I have a string with markup in it which I need to find using Java.
eg.
string = abc<B>def</B>ghi<B>j</B>kl
desired output..
segment [n] = start, end
segment [1] = 4, 6
segment [2] = 10, 10
I have a string with markup in it which I need to find using Java.
eg.
string = abc<B>def</B>ghi<B>j</B>kl
desired output..
segment [n] = start, end
segment [1] = 4, 6
segment [2] = 10, 10
Regular expressions should work wonderfully for this.
Refer to your JavaDoc for
Note: StringTokenizer is not what you want since it splits around characters, not strings - the string delim is a list of characters, any one of which will split.

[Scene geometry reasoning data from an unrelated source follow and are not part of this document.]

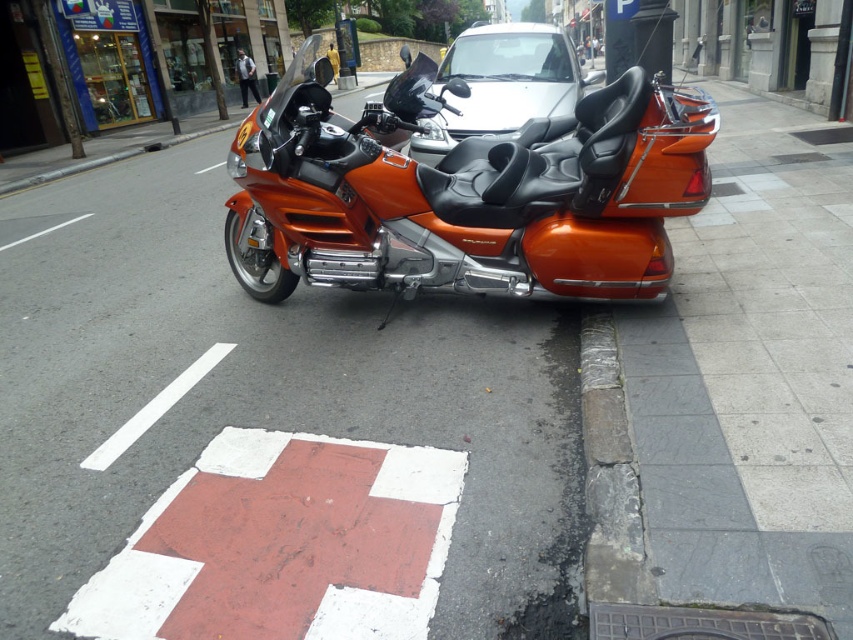 Question: Which object appears closest to the camera in this image?

Choices:
 (A) stone at lower center
 (B) glossy silver car at center

Answer: (A)

Question: Estimate the real-world distances between objects in this image. Which object is closer to the glossy silver car at center?

Choices:
 (A) orange metallic motorcycle at center
 (B) stone at lower center

Answer: (A)

Question: Is orange metallic motorcycle at center below glossy silver car at center?

Choices:
 (A) yes
 (B) no

Answer: (A)

Question: Can you confirm if orange metallic motorcycle at center is thinner than glossy silver car at center?

Choices:
 (A) no
 (B) yes

Answer: (A)

Question: Can you confirm if orange metallic motorcycle at center is thinner than stone at lower center?

Choices:
 (A) no
 (B) yes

It's good for the very simple cases like an unambiguous comma separated list.
The StringTokenizer will give you separate tokens when you want to separate the string by a specific string. Or you can use the split() method in String to get the separate Strings. To get the different arrays you have to put a regular expression into.
StringTokenizer takes the whole String as an argument, and is not really a good idea for big strings. You can also use StreamTokenizer
You also need to look at Scanner.
Given your example I think I'd use regex and particularly I'd look at the grouping functionality offered by Matcher.
Tom
String inputString = "abc<B>def</B>ghi<B>j</B>kl";
String stringPattern = "(<B>)([a-zA-Z]+)(<\\/B>)";
Pattern pattern = Pattern.compile(stringPattern);
Matcher matcher = pattern.matcher(inputString);
if (matcher.matches()) {
String firstGroup = matcher.group(1);
String secondGroup = matcher.group(2);
String thirdGroup = matcher.group(3);
}
It is a bit 'Brute Force' and makes some assumptions but this works.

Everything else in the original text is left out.